I look forward to reading the next book in the series whenever it becomes available, and thank Netgalley and the publisher for allowing me access to this book before it is to be released.

Thursday, August 11, 2011

Book Review - Those Across the Water

*Genre* Horror/Fiction
*Rating* 4.0

*~Review~*

Those Across the River, by Christopher Buehlman, is a strange, disturbing, and yet fascinating journey through the eyes of World War I veteran Frank Nichols as he and his fiancé nee wife to be, Eudora Chambers, travel to Whitbrow, Georgia where they hope to start a new life together.

Frank has been ostracized from the academic community because of his actions concerning Eudora’s current relationship with him while he was a teacher at the university. By moving to Whitbrow, he hopes to write a novel based on his great-grandfather Lucien Savoyard's life and exploits as a member of the Georgia 18th Cavalry during the Civil War. There have been disturbing stories concerning Lucien’s treatment of his own slaves, and his refusal to set them free when Union forces closed in on Atlanta. Frank also wants to have tell the story of the slave survivors.

Instead of paying attention to his Aunt Dottie McComb’s warning about staying where he is, and selling the property to whomever wants it. Frank and Eudora end up in Whitbrow anyway and end up in the middle of a decades old hatred that goes back to the Civil War and slavery. Continued bad choices will changed their lives forever; especially Eudora's.

There are undercurrents afoot across the river and in the woods where Frank is warned to stay away from. Anyone who goes into those woods doesn’t return the same way.
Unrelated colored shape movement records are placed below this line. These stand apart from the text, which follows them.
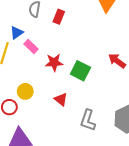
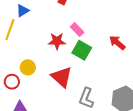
pink rectangle: (31, 46) -> (77, 30), moved
red triangle: (61, 99) -> (62, 77), size x1.6

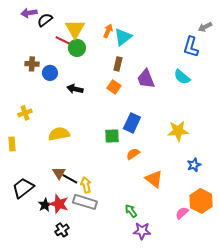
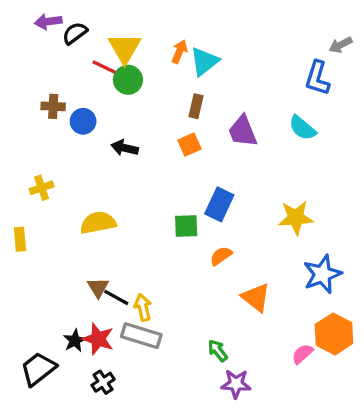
orange square: (114, 87) -> (189, 145), turned 32
blue star: (194, 165) -> (322, 274), size x1.6
black trapezoid: (23, 188) -> (38, 369), moved

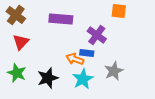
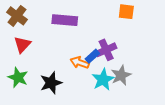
purple cross: (97, 35) -> (106, 50), moved, turned 30
blue rectangle: (87, 53) -> (92, 56), turned -48
cyan star: (83, 79) -> (103, 80), moved

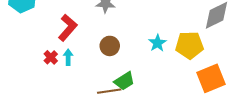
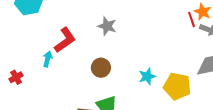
red cross: (51, 57) -> (16, 77), moved
cyan arrow: (68, 57) -> (48, 59), moved

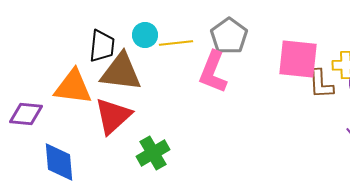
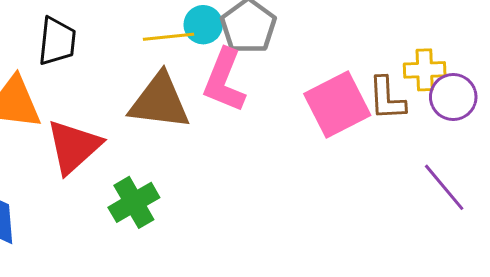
cyan circle: (145, 35) -> (203, 25), moved
pink square: (298, 59) -> (337, 105), moved, turned -33
brown triangle: (121, 72) -> (160, 102), moved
Frank ignores the fact that there is bad blood here, and even though he personally wasn’t responsible for what happened during the Civil War, memories die hard in the Deep South and Frank just happens to be the one outlet for justice for those who survived his great-grandfathers atrocities.

The story takes place during the early 20th century (1935 to be exact) when there is still strong hatred towards those with the wrong skin color or who are different. Hostilities continue to be at a tipping point where one man’s innocence or guilt is measured by hanging the condemned until he is dead.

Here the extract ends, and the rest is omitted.